En la tarde se inauguró la exposición de caricaturas. El amplio lobby del Hotel Roosevelt se congestionó de público. La propaganda desplegada por el manager del hotel había sido intensa, así es que todo Hollywood estaba deseoso por conocer la obra del "genial caricaturista chileno". Uno de los primeros astros en llegar fue Carlos Chaplin, quien celebró la caricatura que le había hecho presentándolo en la actitud de la esfinge, con una leyenda que decía: "¿Hablará la esfinge?", alusiva a la hostilidad con que el gran bufo había recibido el cine hablado.

Tarjeta de invitación que envié a los personajes más importantes de Hollywood.

A riesgo de pecar de inmodestia, debo referirme al éxito que obtuve en mi exposición, especialmente entre las estrellas, que me prodigaron toda clase de felicitaciones.

Coke ante la irresistible mirada de Joan Crawford.

Hago esta anotación porque después vi que fue un sacrificio bien estéril mi amor patrio, al no desprenderme de esas caricaturas para traerlas a Santiago, con el objeto de exhibirlas en el nuevo edificio de "La Nación". Buster Keaton en tres oportunidades me rogó que le vendiera la suya por el precio que yo quisiera, y otras tantas me negué.

Sólo Joan Crawford me doblegó y le obsequié la suya. ¿Cómo iba a recibir dinero de una mujer con tales ojos?

Más tarde, alrededor de una larga mesa magníficamente adornada y presidida por los anfitriones vestidos de etiqueta, tomaban colocación el comandante Ward, la oficialidad del "Maipo" y algunos personajes importantes de la industria cinematográfica.

Haciendo uso de mis facultades de prestidigitador, hice pasar cuantos panes y otros comestibles pude a los faldones de mi frac. Era la contribución que les debía a mis niños y a Miss Catalina Jorquera. Llegué a casa con la apariencia de un "huaco" boliviano, fetiche que los indios del Altiplano emplean como símbolo de la abundancia, y que consiste en un muñeco cargado de alimentos.

Y fue así como, para comer bien y en selecta compañía, me vi obligado a ofrecer un banquete; estratagema tragicómica digna de una escena del gran Chaplin.

Así anunció el "Examiner" la apertura de mi exposición el día que llegó el barco chileno.

El señor Polonsky, jefe de publicidad de Metro-Goldwyn-Mayer, simpatizó con nuestros marinos y los invitó a almorzar al estudio.
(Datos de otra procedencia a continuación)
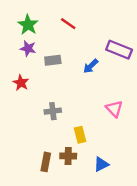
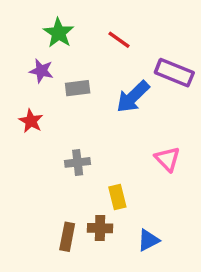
red line: (68, 24) -> (119, 40), moved
green star: (28, 25) -> (59, 33), moved
blue arrow: (91, 66) -> (133, 97), size x1.5

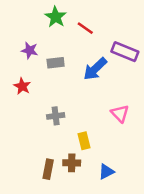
green star: (59, 33) -> (56, 17), moved

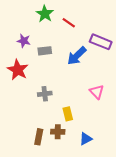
red star: (22, 86) -> (18, 70), size x1.5

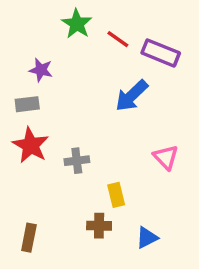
purple rectangle: (101, 42) -> (161, 53), moved
gray rectangle: (45, 51) -> (27, 104), moved
red star: (18, 70) -> (31, 145), moved
brown rectangle: (39, 137) -> (29, 238), moved

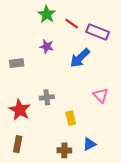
purple star: (41, 70) -> (47, 47), moved
red star: (31, 145) -> (20, 110), moved
brown cross: (99, 226) -> (64, 150), moved

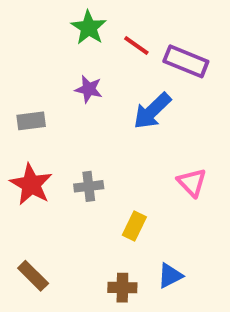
red star: (20, 110) -> (31, 184), moved
yellow rectangle: (71, 118) -> (134, 226), turned 40
brown rectangle: (18, 144) -> (33, 276), turned -56

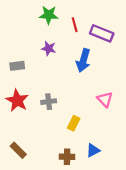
green star: (89, 28) -> (49, 15), turned -30
red line: (136, 45) -> (75, 25), turned 40
blue arrow: (152, 111) -> (83, 60), turned -30

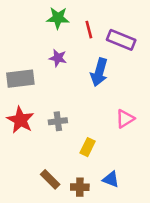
gray rectangle: (17, 66) -> (20, 79), size x1.5
pink triangle: (105, 99) -> (125, 119), turned 42
brown rectangle: (18, 150) -> (50, 179), moved
blue triangle: (93, 150) -> (111, 179), turned 48

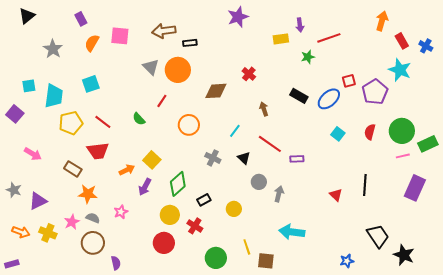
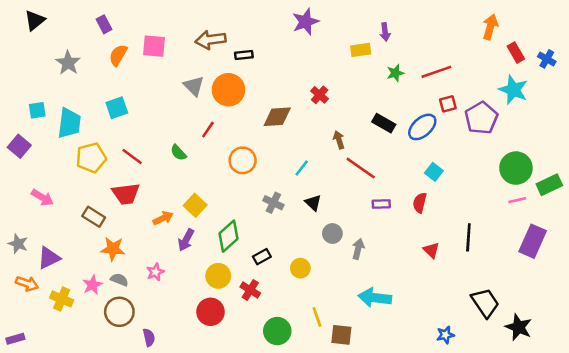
red line: (329, 38) -> (436, 72), moved
red semicircle: (370, 132) -> (420, 203), moved
red line: (270, 144) -> (361, 168), moved
orange arrow: (21, 232) -> (27, 284), moved

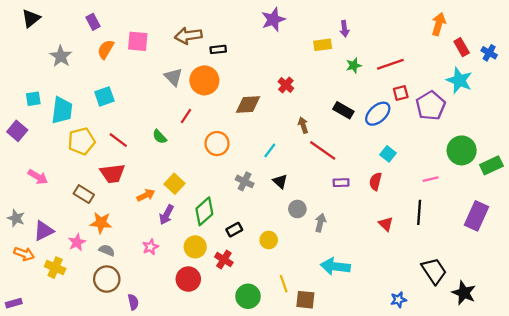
pink line: (517, 200) -> (431, 179), moved
pink star: (155, 272) -> (150, 247), moved
pink star: (92, 285) -> (77, 242), moved

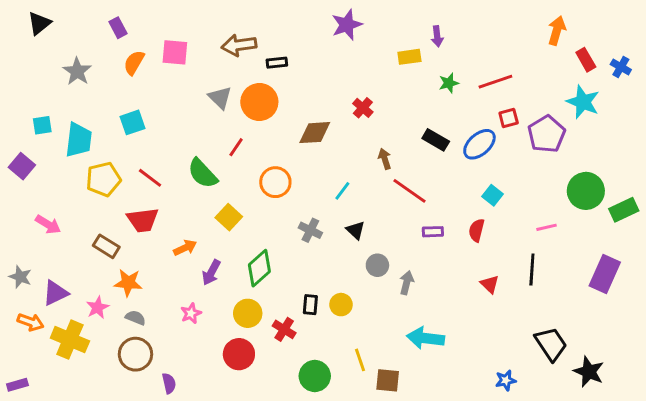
green semicircle: (160, 137) -> (203, 173), size x1.6
yellow square: (175, 184) -> (229, 217), moved
black rectangle: (234, 230) -> (310, 305), moved, turned -56
yellow cross: (55, 268) -> (70, 340), size x1.4

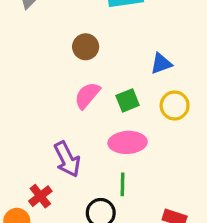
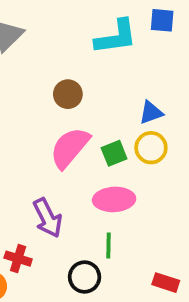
pink semicircle: (87, 95) -> (70, 148), size x1.4
yellow circle: (175, 106) -> (151, 148), moved
red cross: (40, 196) -> (18, 259), turned -35

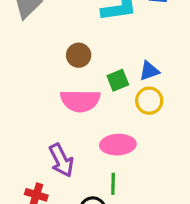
pink semicircle: (70, 148) -> (80, 101), turned -129
green square: (114, 153) -> (118, 80), moved

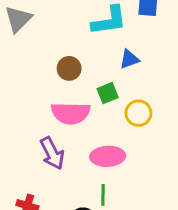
blue triangle: (149, 71) -> (129, 59), moved
purple arrow: (61, 160) -> (52, 153), moved

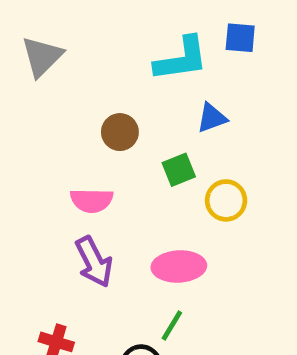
pink semicircle: (71, 113) -> (92, 200), moved, size x0.7
green line: (103, 195) -> (172, 325), turned 30

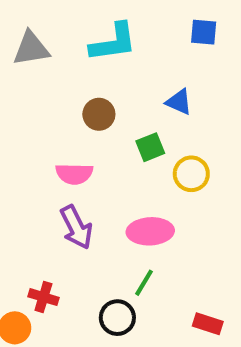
gray triangle: (42, 57) -> (31, 49), turned 36
cyan L-shape: (181, 59) -> (113, 42), moved
blue triangle: (212, 118) -> (179, 102), turned 44

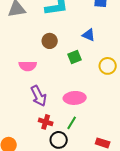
pink semicircle: (74, 174) -> (28, 66), moved
yellow circle: (191, 174) -> (108, 66), moved
red cross: (43, 297) -> (46, 122), moved

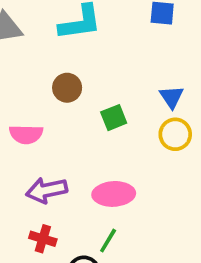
blue triangle: (89, 35) -> (171, 97), moved, turned 32
purple arrow: (39, 96) -> (47, 190), turned 105
red cross: (46, 122) -> (43, 239), moved

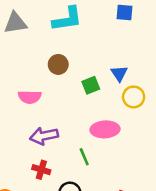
blue triangle: (171, 97) -> (119, 74), moved
pink ellipse: (114, 194) -> (105, 129), moved
green line: (108, 241) -> (84, 157), moved, turned -54

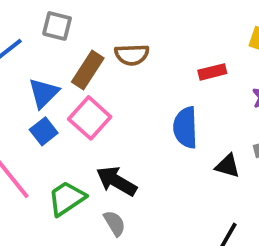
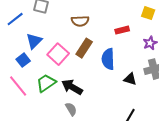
brown rectangle: (88, 70) -> (84, 48), moved
blue square: (44, 131) -> (23, 60), moved
green trapezoid: (67, 198) -> (46, 83), moved

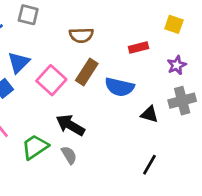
blue semicircle: (108, 59) -> (119, 87), turned -75
green trapezoid: (46, 83) -> (35, 147), moved

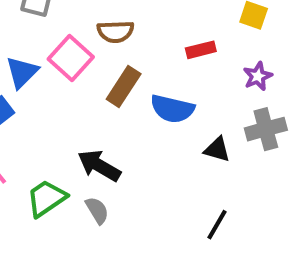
pink square: (51, 80) -> (71, 58), moved

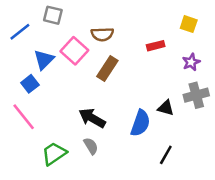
blue semicircle: (172, 109) -> (140, 123), moved, turned -84
green trapezoid: (46, 198) -> (54, 154), moved

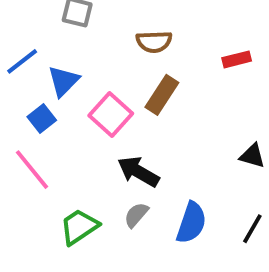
blue line: (20, 32) -> (22, 61), moved
pink square: (74, 51) -> (111, 115), moved
blue semicircle: (140, 123) -> (191, 223), moved
gray semicircle: (91, 146) -> (136, 215), turned -108

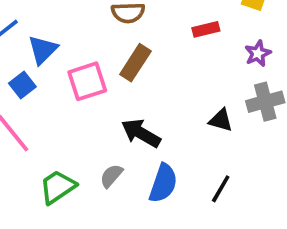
pink square: (111, 115) -> (87, 81), turned 30
black arrow: (138, 172) -> (141, 133), moved

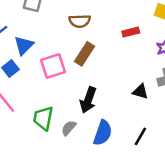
black arrow: (141, 133) -> (88, 100), turned -100
green trapezoid: (58, 187) -> (43, 118), moved, turned -45

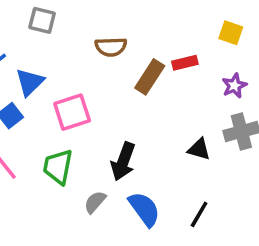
brown rectangle: (85, 54) -> (150, 77), moved
green trapezoid: (43, 118) -> (58, 167), moved
blue semicircle: (103, 133) -> (144, 209), turned -55

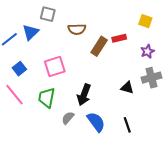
gray square: (42, 20) -> (48, 14), moved
blue triangle: (30, 82) -> (31, 32), moved
black line: (199, 214) -> (127, 125), turned -49

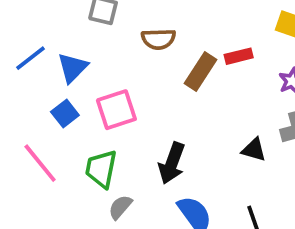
blue triangle: (31, 32) -> (73, 68), moved
blue square: (19, 69) -> (65, 113), moved
gray semicircle: (68, 118) -> (120, 207), moved

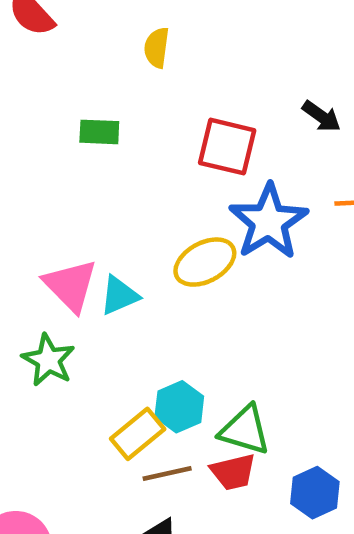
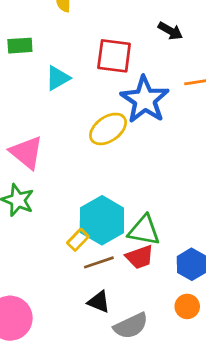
green rectangle: (99, 132) -> (20, 46), moved
cyan triangle: (119, 295) -> (58, 78), moved
cyan hexagon: (179, 407) -> (102, 220), size x1.5
yellow rectangle: (138, 434) -> (78, 240), size x0.7

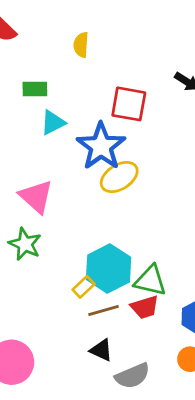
cyan triangle: (58, 78) -> (53, 122), moved
blue star: (145, 100) -> (101, 146), moved

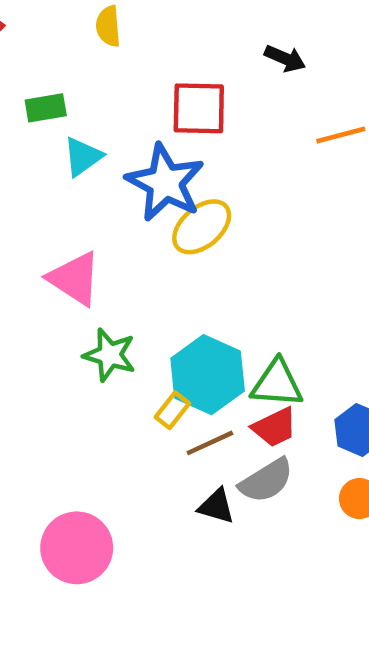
green star: (25, 244) -> (110, 355), moved
gray semicircle: (132, 376) -> (266, 481), moved

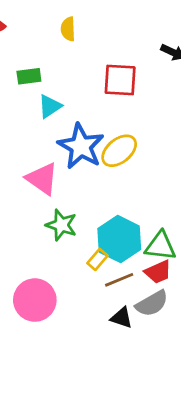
blue star: (165, 183) -> (81, 146), moved
pink circle: (77, 548) -> (35, 300), moved

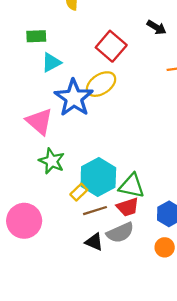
red square: (120, 80) -> (111, 46), turned 32
yellow ellipse: (119, 151) -> (101, 84), moved

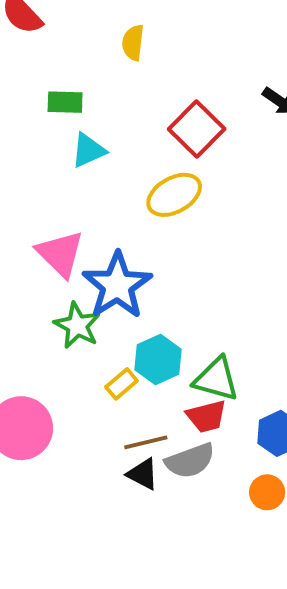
blue star: (74, 98) -> (117, 285), moved
cyan hexagon: (98, 177) -> (158, 359), size x0.7
brown line: (95, 211) -> (146, 442), moved

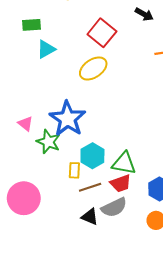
pink triangle: (60, 254) -> (25, 124), moved, size x0.6
yellow rectangle: (122, 384) -> (74, 170), turned -42
brown line: (146, 442) -> (90, 187), moved

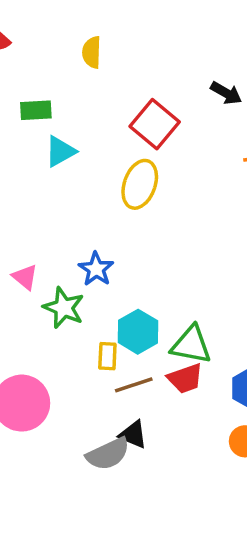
yellow ellipse: (93, 68) -> (140, 184), turned -36
blue star: (68, 119) -> (96, 269), size x0.6
gray semicircle: (114, 207) -> (108, 454), moved

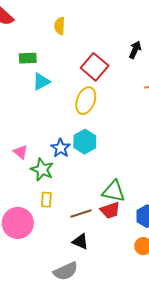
black arrow: (226, 93) -> (135, 50), turned -96
cyan hexagon: (138, 332) -> (85, 142), moved
yellow rectangle: (107, 356) -> (46, 200), moved
gray semicircle: (108, 454) -> (66, 271), moved

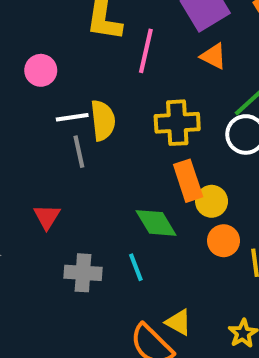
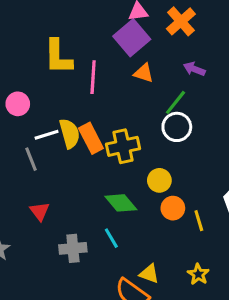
yellow cross: (177, 123) -> (123, 146), moved
gray line: (79, 152) -> (31, 159), moved
orange rectangle: (188, 181) -> (91, 138), moved

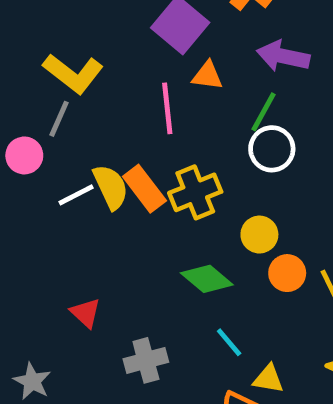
yellow L-shape: (58, 57) -> (73, 73), turned -42
purple arrow: (194, 69) -> (283, 56), size x1.5
pink line: (93, 77) -> (167, 108), moved
gray line: (31, 159) -> (59, 119), moved, turned 55
cyan line: (111, 238) -> (229, 342), moved

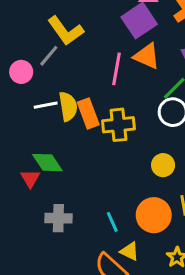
orange triangle: (207, 76) -> (147, 56), size x1.4
yellow circle: (259, 235) -> (163, 165), moved
orange circle: (287, 273) -> (154, 215), moved, size x1.5
green diamond: (207, 279) -> (47, 163), moved

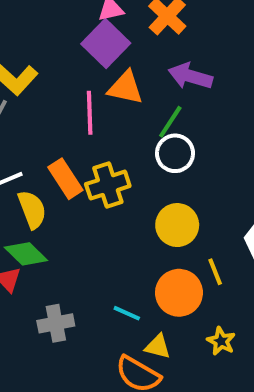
yellow semicircle: (68, 106) -> (32, 210), moved
yellow circle: (163, 165) -> (177, 225), size x1.4
cyan line: (112, 222) -> (127, 313), turned -30

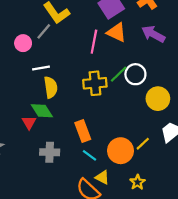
green line: (170, 122) -> (119, 74), moved
orange rectangle: (65, 179) -> (83, 131), moved
yellow circle: (177, 225) -> (158, 99), moved
yellow line: (215, 272) -> (143, 144), turned 56

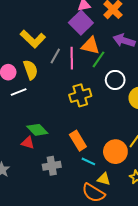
gray line: (44, 31) -> (55, 56), moved
white line: (41, 68) -> (19, 92), moved
green line: (119, 74) -> (99, 59), moved
yellow semicircle: (51, 87) -> (31, 70), moved
red triangle: (29, 122) -> (28, 143), turned -32

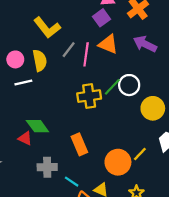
purple square: (81, 23) -> (102, 18), size x0.7
green line: (99, 59) -> (112, 87), moved
cyan line: (88, 161) -> (72, 182), moved

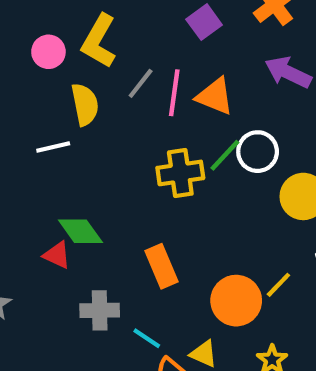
yellow L-shape: (47, 28) -> (99, 41), turned 68
orange triangle: (108, 44) -> (215, 96), moved
pink circle: (15, 59) -> (48, 52), moved

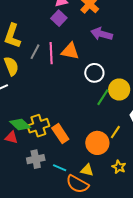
green line: (225, 155) -> (103, 97), moved
yellow cross: (180, 173) -> (38, 126), moved

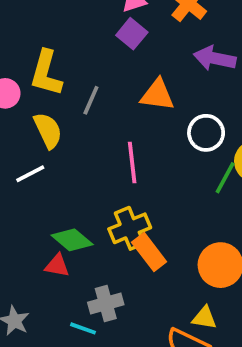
pink line: (51, 53) -> (132, 163), moved
yellow cross: (38, 126) -> (130, 228), moved
cyan line: (60, 168) -> (83, 328), moved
Desgraciadamente, como estaban rodando "Un Amor en Cada Puerto ", el comedor estaba repleto de "extras" disfrazados de marinos. Cuando la tripulación del "Maipo" entró en el comedor, todos creyeron que se trataba de marinos de utilería y nadie reparó en ellos; y hasta es posible que el jefe de reparto se haya permitido encontrar a algunos fuera del tipo.

No perdía yo las esperanzas de que me llegara el giro de "La Nación", así es que continuaba yendo al banco. El cajero, de lejos, meneaba el dedo, como acostumbran hacerlo hoy los choferes de las "liebres" cuando no hay asiento, indicándome que nada había para mí.